At the same time, there was something in the musical air in the three years after 1965 that hadn’t existed previously as artists cast their nets into previously unexplored waters, at least as far as popular music was concerned. It was, after all the era that introduced doomy Gregorian chants into The Yardbirds’ Still I’m Sad, though that little effort was effectively trumped by The Bee Gees with an album track called Every Christian Lionhearted Man Will Show You, which was, in itself a remarkable progression from their earliest writing efforts back in the days when they’d just moved beyond playing Queensland coastal resorts and the Brisbane speedway circuit.

It was a strange time, and one can’t help suspecting that the musical monotony that set in after the end of 1968 was linked to a feeling that someone had already explored any avenue that was likely to produce something in the way of a commercially viable synthesis and the writers were more or less innovated out.

Although there is no way of proving it, I have a suspicion that many of the earliest original compositions these groups came up with were written for a particular part of the band’s stage act. I would suggest that when bands started out doing covers, they developed set lists that suited the audiences they were playing to, and that when they started writing original material, the new songs were designed to fit into particular places in the set or to appeal to a particular section of their audience and modelled after other numbers that were already part of their repertoire.

Take, for instance, the first Small Faces’ single. Whatcha Gonna Do About It which started off as a little riff Marriott had borrowed from Solomon Burke’s Everybody Needs Somebody to Love and transformed into what Paolo Hewitt and John Hellier (p.93) describe as a vibrant instrumental. Having landed a record contract, they needed a single, and this was certainly bouncy and catchy enough, but the instrumental needed words. 

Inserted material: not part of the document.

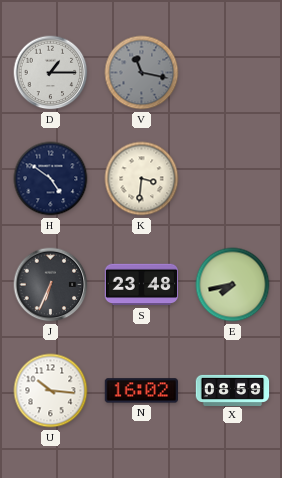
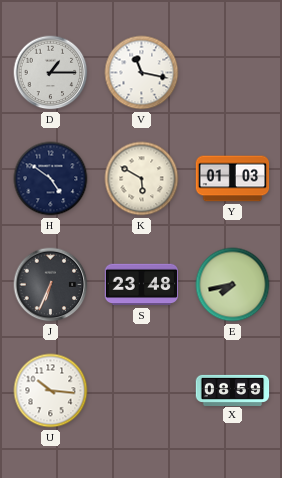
V dial: grey -> white
K: 3:31 -> 5:50
Y: none -> 01:03
N: 16:02 -> none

Maybe if they’d had more time on their hands, or a bit more writing under their belts manager Don Arden might have left Marriott and Lane to provide the lyrics, but time was of the essence so Samwell and Potter were drafted in to do the job. The version of the story here doesn’t match the one in the Marriott biography, but that is, after all an Ian Samwell obituary. 

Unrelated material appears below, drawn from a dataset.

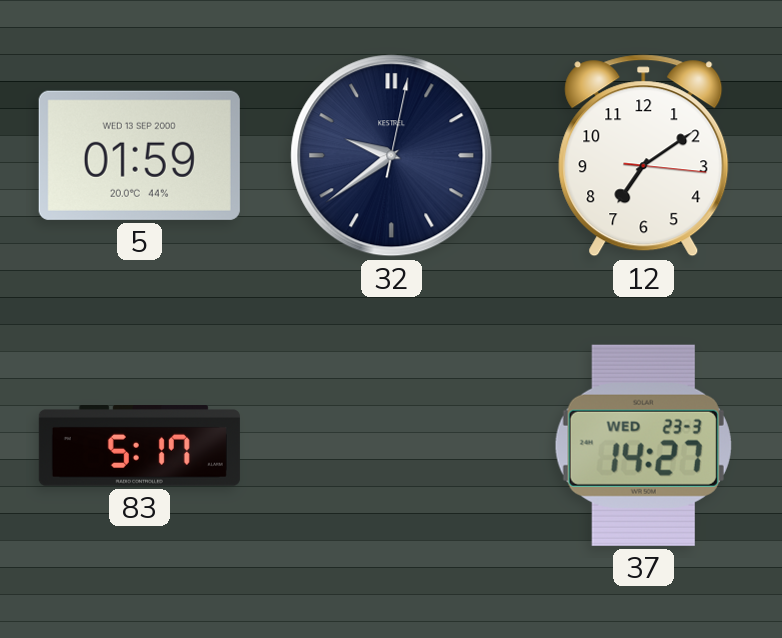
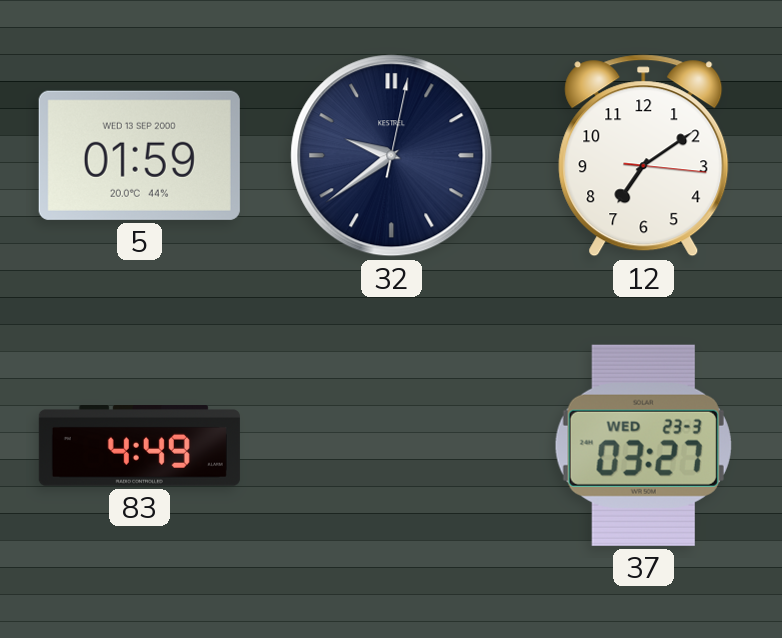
83: 5:17 -> 4:49
37: 14:27 -> 03:27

There was, of course, a degree of what we’d nowadays describe as chick magnet potential in the fact that you’d written some songs, in much the same way that some of us found it handy to have some deep and meaningful poetry on hand when you were setting out to amaze and impress Year Ten high school girls.

That, I’d suggest, explains the young rocker’s propensity to turn his hands to the ballad when he sets about writing his early original material. The aforementioned Easybeats’ In My Book looks like a perfect example of that trend, as do early Jagger/Richards compositions like Blue Turns to Grey and, particularly, As Tears Go By.

Another way of developing their original material for bands like the Yardbirds was to formalize some of their onstage rave-ups into new songs. 

In an environment where many of the groups were on the receiving end of considerable female fan hysteria, one of the things I suspect the bands’ writers were looking for was the perfect finale to a live set.

Unfortunately, when it comes to looking at a group like the Small Faces, and trying to place the inspiration for a song like Tin Soldier or Afterglow of your Love in some sort of context, the fact that both Steve Marriott and Ronnie Lane are long dead might be seen as posing some difficulty. However, a quick look at the only Small Faces set list I could find at has Tin Soldier right where I expected it to be at the end of the show.

On top of that, Paolo Hewitt and John Hellier’s biography of Steve Marriott quotes P.P. Arnold’s claim that the song was written for her but He liked it so much he kept it himself and gave me If You Think You’re Groovy... (p.160) which leads me to suspect that the potential as a set-closer was recognized pretty quickly once it was written.

For most of the period in question it seems the preferred touring option for many of the bands attracting hysterical teenage fans was the package tour with half a dozen acts playing sets that ran to half an hour at the very most for the headline act and much less than that for those further down the bill.